Problem description. Bring together copies of the lines in the data below that contain the word "besten".

*** Entries supplied

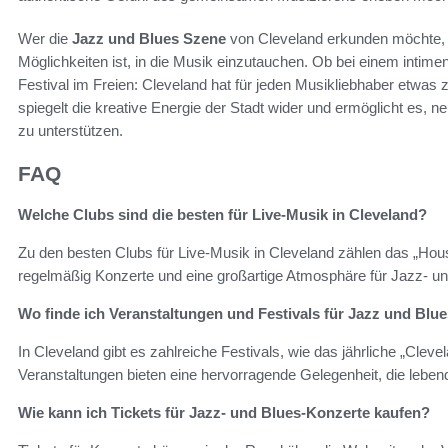
Wer die
Jazz und Blues Szene
von Cleveland erkunden möchte, wi
Möglichkeiten ist, in die Musik einzutauchen. Ob bei einem intime
Festival im Freien: Cleveland hat für jeden Musikliebhaber etwas z
spiegelt die kreative Energie der Stadt wider und ermöglicht es, n
zu unterstützen.
FAQ
Welche Clubs sind die besten für Live-Musik in Cleveland?
Zu den besten Clubs für Live-Musik in Cleveland zählen das „Hous
regelmäßig Konzerte und eine großartige Atmosphäre für Jazz- u
Wo finde ich Veranstaltungen und Festivals für Jazz und Blu
In Cleveland gibt es zahlreiche Festivals, wie das jährliche „Clev
Veranstaltungen bieten eine hervorragende Gelegenheit, die leben
Wie kann ich Tickets für Jazz- und Blues-Konzerte kaufen?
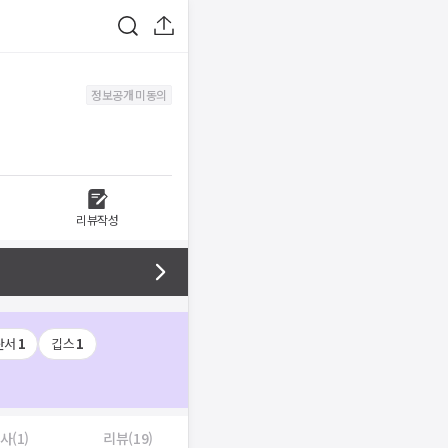
정보공개 미동의
리뷰작성
단서
1
깁스
1
사(1)
리뷰(19)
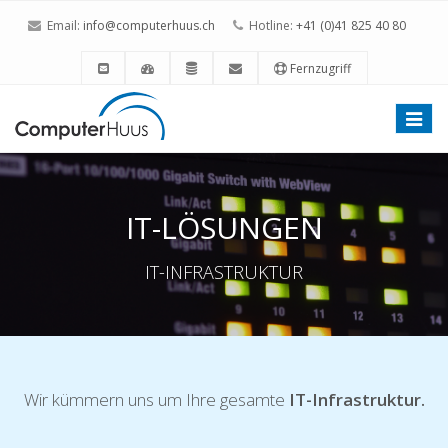
Email:
info@computerhuus.ch
Hotline:
+41 (0)41 825 40 80
Fernzugriff
Toggle
naviga
IT-LÖSUNGEN
IT-INFRASTRUKTUR
Wir kümmern uns um Ihre gesamte
IT-Infrastruktur.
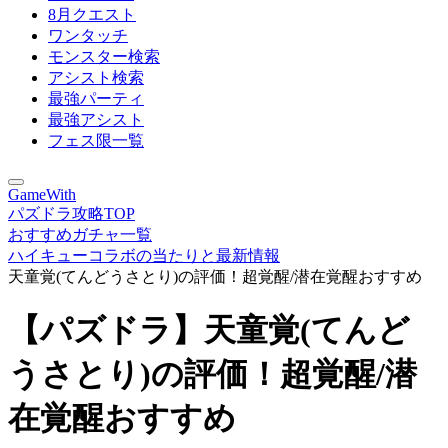
8月クエスト
ワンタッチ
モンスター検索
アシスト検索
最強パーティ
最強アシスト
フェス限一覧
GameWith
パズドラ攻略TOP
おすすめガチャ一覧
ハイキューコラボの当たりと最新情報
天童覚(てんどうさとり)の評価！超覚醒/潜在覚醒おすすめ
【パズドラ】天童覚(てんど
うさとり)の評価！超覚醒/潜
在覚醒おすすめ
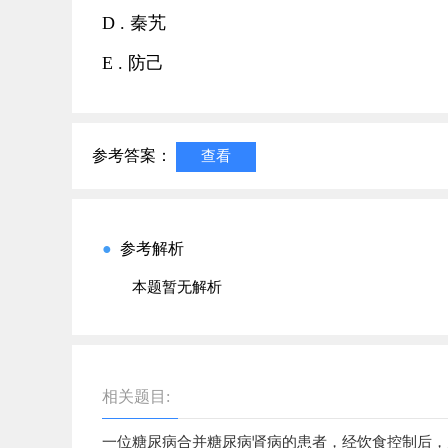
D . 秦艽
E . 防己
参考答案：
查看
●
参考解析
本题暂无解析
相关题目:
一位糖尿病合并糖尿病肾病的患者，经饮食控制后，空腹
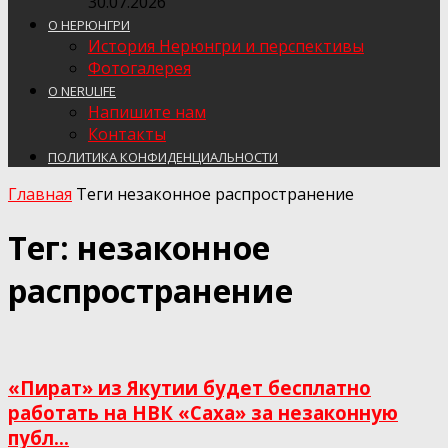
30.07.2026
О НЕРЮНГРИ
История Нерюнгри и перспективы
Фотогалерея
О NERULIFE
Напишите нам
Контакты
ПОЛИТИКА КОНФИДЕНЦИАЛЬНОСТИ
Главная
Теги
незаконное распространение
Тег: незаконное
распространение
«Пират» из Якутии будет бесплатно
работать на НВК «Саха» за незаконную
публ...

******

The answer.
Welche Clubs sind die besten für Live-Musik in Cleveland?
Zu den besten Clubs für Live-Musik in Cleveland zählen das „Hous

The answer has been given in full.